─── Source records ───

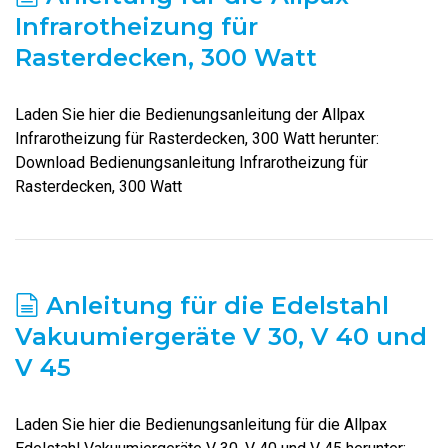
Infrarotheizung für
Rasterdecken, 300 Watt
Laden Sie hier die Bedienungsanleitung der Allpax
Infrarotheizung für Rasterdecken, 300 Watt herunter:
Download Bedienungsanleitung Infrarotheizung für
Rasterdecken, 300 Watt
Anleitung für die Edelstahl
Vakuumiergeräte V 30, V 40 und
V 45
Laden Sie hier die Bedienungsanleitung für die Allpax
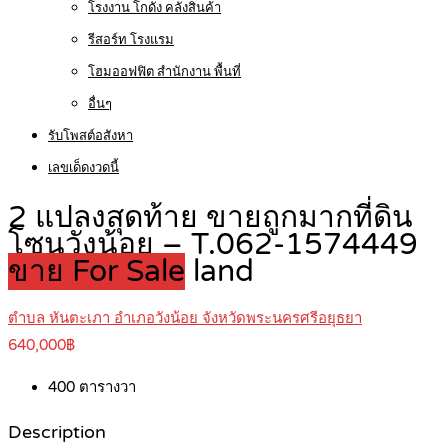
โรงงาน โกดัง คลังสินค้า
รีสอร์ท โรงแรม
โฮมออฟฟิต สำนักงาน พื้นที่
อื่นๆ
รับโพสต์อสังหา
เลขเด็ดงวดนี้
2 แปลงสุดท้าย ขายถูกมากที่ดิน
โซนวังน้อย – T.062-1574449
ขาย For Sale
land
ตำบล หันตะเภา อำเภอวังน้อย จังหวัดพระนครศรีอยุธยา
640,000฿
400
ตารางวา
Description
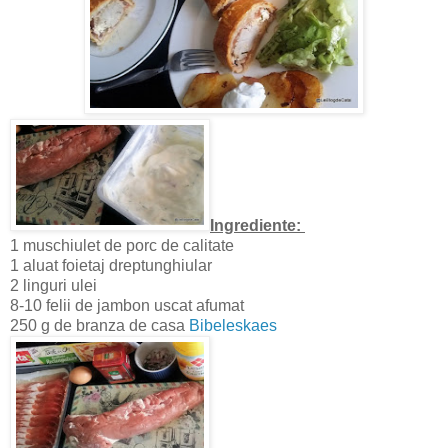
Ingrediente:
1 muschiulet de porc de calitate
1 aluat foietaj dreptunghiular
2 linguri ulei
8-10 felii de jambon uscat afumat
250 g de branza de casa
Bibeleskaes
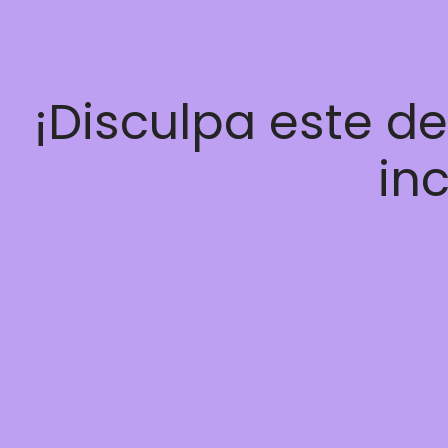
¡Disculpa este d
inc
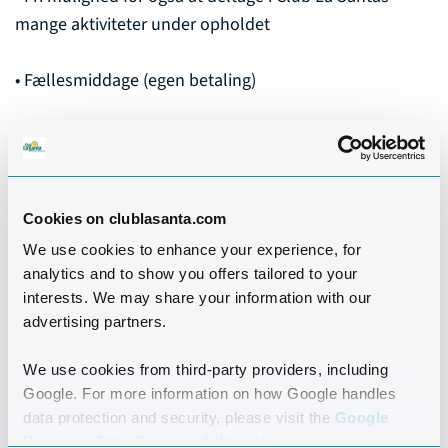
mange aktiviteter under opholdet
• Fællesmiddage (egen betaling)
• Masser af aktiviteter og socialt samvær
Cookies on clublasanta.com
We use cookies to enhance your experience, for
analytics and to show you offers tailored to your
interests. We may share your information with our
MØD
advertising partners.
INSTRUKTØREN
We use cookies from third-party providers, including
Google. For more information on how Google handles
data protection and security, please visit the
Google
Business Data Responsibility site.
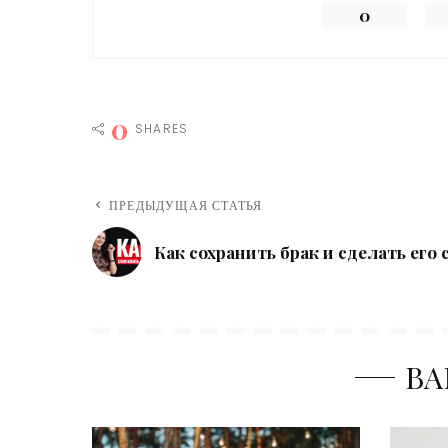
0
0
SHARES
ПРЕДЫДУЩАЯ СТАТЬЯ
Как сохранить брак и сделать его
ВА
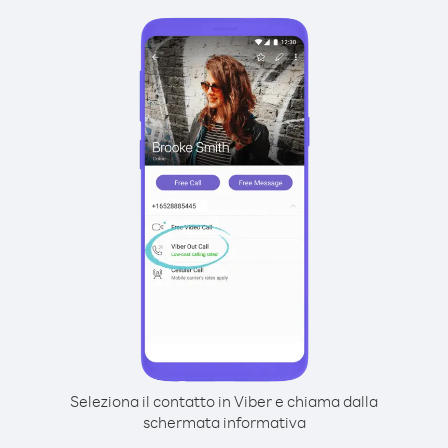
Seleziona il contatto in Viber e chiama dalla
schermata informativa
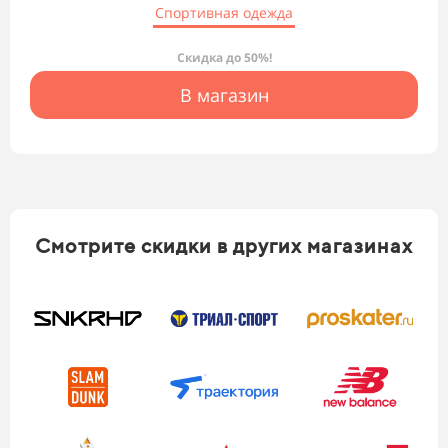
Спортивная одежда
Скидка до 50%!
В магазин
Смотрите скидки в других магазинах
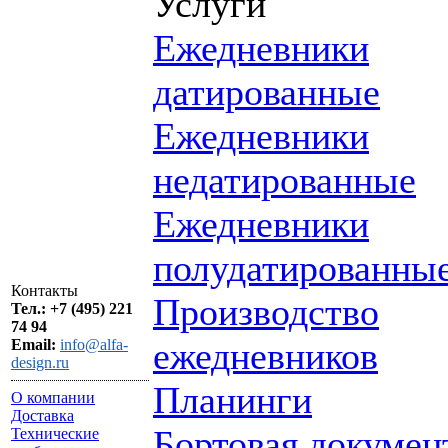
Услуги
Ежедневники
датированные
Ежедневники
недатированные
Ежедневники
полудатированны
Контакты
Производство
Тел.: +7 (495) 221
74 94
ежедневников
Email:
info@alfa-
design.ru
Планинги
О компании
Доставка
Бортовая докумен
Технические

───

» Required action: An exact, complete copy of the lines above from the one with "og socialt samvær" through the one with "Google. For more" is the whole answer.

» Exercise output:
• Masser af aktiviteter og socialt samvær
Cookies on clublasanta.com
We use cookies to enhance your experience, for
analytics and to show you offers tailored to your
interests. We may share your information with our
MØD
advertising partners.
INSTRUKTØREN
We use cookies from third-party providers, including
Google. For more information on how Google handles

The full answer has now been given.